Here is a list of possible contenders for your journal:
1. Medicine/Vitamin Intake
Record any supplements you take, and go back to record the days you forgot to take your regularly scheduled vitamins. In fact, days you forget to take certain meds might give you some needed insight you wouldn’t have gotten otherwise!
2. Water Intake
We all know that hydration is very important for your body on a cellular level. Keep track of how many ounces of water you drink every day to see how hydration affects your health. You can use smartphone apps for this, Daily Water Tracker, Hydro Coach, and even WaterMinder.
3. Sleep
You can keep this one super simple by recording what time you go to bed, what time you wake up in the morning, but did you know you could also record sleep quality? Certain apps, like Sleep Cycle, can do a deep dive into how well you slept, whether or not you snored, and more to help you understand more about what happened while you were unconscious for the last eight hours.
By inputing your sleep schedule into an app, you can then transfer it into writing where you can visually cross things off and input it for yourself! Whether you choose to do your journal electronically or old-school pen on paper, both modalities work!
4. Exercise
You don’t need to go to the gym to record your workouts — although that never hurts, either. Note any strenuous activity you did each day, from taking a brisk walk to aggressively cleaning your bathroom. All those hours of physical activity add up quicker than you think!
By imputing your exercise each day, it can also push you to stay on track and finish out the week strong!
5. Pain or Fatigue
Be sure to note any unusual pain points throughout your day, and jot down any feelings of fatigue or brain fog.
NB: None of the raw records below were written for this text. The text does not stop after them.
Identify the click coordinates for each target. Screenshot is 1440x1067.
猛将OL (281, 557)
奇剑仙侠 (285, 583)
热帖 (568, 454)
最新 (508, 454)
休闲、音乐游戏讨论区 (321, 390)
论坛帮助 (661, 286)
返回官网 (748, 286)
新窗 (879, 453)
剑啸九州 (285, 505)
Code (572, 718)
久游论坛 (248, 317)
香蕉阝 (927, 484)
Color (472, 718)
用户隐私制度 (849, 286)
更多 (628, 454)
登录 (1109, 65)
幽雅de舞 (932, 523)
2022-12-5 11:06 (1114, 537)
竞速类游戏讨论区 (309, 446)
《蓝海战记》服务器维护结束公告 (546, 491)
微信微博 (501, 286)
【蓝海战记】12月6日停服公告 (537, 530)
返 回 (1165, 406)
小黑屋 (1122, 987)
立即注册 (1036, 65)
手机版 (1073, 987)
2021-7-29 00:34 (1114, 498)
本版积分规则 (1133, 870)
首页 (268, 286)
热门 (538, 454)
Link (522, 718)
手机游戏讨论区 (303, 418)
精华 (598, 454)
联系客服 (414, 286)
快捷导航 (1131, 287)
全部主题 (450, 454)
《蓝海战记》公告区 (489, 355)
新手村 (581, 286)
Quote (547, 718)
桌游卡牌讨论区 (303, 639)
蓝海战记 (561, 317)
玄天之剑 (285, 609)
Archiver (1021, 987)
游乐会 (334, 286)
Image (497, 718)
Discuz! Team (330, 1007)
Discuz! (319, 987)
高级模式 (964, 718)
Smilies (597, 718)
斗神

It’s not a bad idea to give yourself a 1-10 score of how alert and energetic you’re feeling each day.
6. Mood
It’s easy to overlook your mental health and push it on the back burner of life — so, it’s extra important to pay attention to those little changes in mood and emotions. They might help you reveal some interesting patterns about what sparks sudden feelings, and what helped you cope with it. As well, help you to know when the right time to reach out to help or the best way to help you deal with it.
7. Hormones
For all the expecting mothers out there, those who are trying to conceive, and those who want to track their monthly cycles, this column is for you! Your mood is heavily dictated by your hormones, so be sure to include this information as well. Note where you are in your monthly cycle (I recommend the app: Flo), stage of pregnancy you’ve reached, to get an idea as to what might be going on hormonally on any given day.
This might seem confusing, but don’t worry — you certainly don’t have to record all of the suggestions above. Plus, you don’t have to rely solely on your memory or carry your journal around with you nonstop as smartphone applications can help you digitally input your tracking.
If you haven’t journaled before, I’d suggest trying it for a few weeks. An easier way to get in the habit might even be just to start with a simple gratitude journal, where you input one thing you were grateful for each day. This helps to build the habit of journalling, while starting off easy!
Trust us, you might be amazed by this daily habit and what it can do.